BERGONZONI E MACERIAPRIMA

Buongiorno a tutti voi sono Mara, una nuova iscritta all’Associazione Amici della Cultura . Per prima cosa devo ringraziarvi, siete delle persone stupende, mi avete fatto sentire non una nuova entrata ma una socia da sempre, e questo è molto bello da parte vostra.

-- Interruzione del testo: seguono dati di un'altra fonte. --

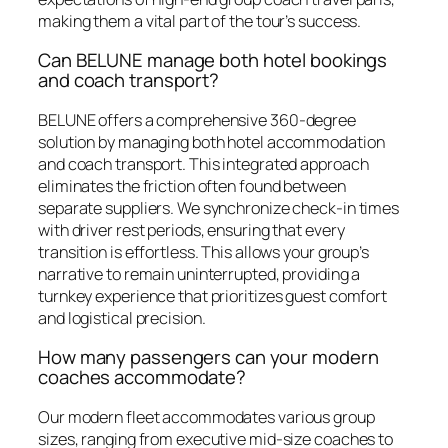
making them a vital part of the tour’s success.
Can BELUNE manage both hotel bookings
and coach transport?
BELUNE offers a comprehensive 360-degree
solution by managing both hotel accommodation
and coach transport. This integrated approach
eliminates the friction often found between
separate suppliers. We synchronize check-in times
with driver rest periods, ensuring that every
transition is effortless. This allows your group’s
narrative to remain uninterrupted, providing a
turnkey experience that prioritizes guest comfort
and logistical precision.
How many passengers can your modern
coaches accommodate?
Our modern fleet accommodates various group
sizes, ranging from executive mid-size coaches to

Il 9 marzo 2012 ci siamo recati presso la Galleria d’Atre Moderna e Contemporanea di Pordenone per vedere la mostra di Alessandro Bergonzoni, se non sbaglio noi pordenonesi siamo stati privilegiati in quanto si tratta della prima esposizione dell’artista ospitata in uno spazio museale italiano. La mostra, dedicata ai diversi tipi di linguaggio artistico che Bergonzoni con la sua bravura ha saputo coniugare, è intitolata MACERIAPRIMA. La nostra bravissima guida, la dott.ssa Mara Prizzon, ci ha spiegato che queste opere sono state realizzate con materiale di scarto, riciclato o addirittura materie complementari, come ad esempio la carta usata dagli operai stessi per pulirsi le mani e da cui sono nati quadri di angeli di singolare particolarità. Alle pareti erano appese delle piccole scatole che ti invitavano ad essere aperte per curiosare: all’interno c’erano scritte e disegni, naturalmente in tanti le abbiamo aperte per guardare dentro. In una saletta erano invece posizionate due vecchie incubatrici, recuperate da un ospedale, con all’interno due quaderni uno con dei disegni l’altro con delle scritte. Chi voleva curiosare il contenuto poteva sfogliare le pagine infilando la mani in due oblò e così avere un impatto tattile sull’opera, e proprio questo è quello che vuole l’artista, che tutti possano toccare le sue opere. Non bisogna inoltre dimenticare le sculture realizzate sempre con materie di scarto quale ad esempio pezzi di asfalto dipinto, recuperato durante il rifacimento di un manto stradale. In un'altra sala ci ha accolto una divinità, Frantun, ossia una statua realizzata non da Bergonzoni ma acquistata da lui e rottasi durante il trasporto, opera che è stata fatta rivivere dall’artista ponendola in una teca ed affiancandola a sfere di acciaio di varie dimensioni che rappresentano dei piccoli mondi. Passando invece ai suoi quadri, personalmente molto belli, posso dire che mi ha colpita “Il bacio di confine”.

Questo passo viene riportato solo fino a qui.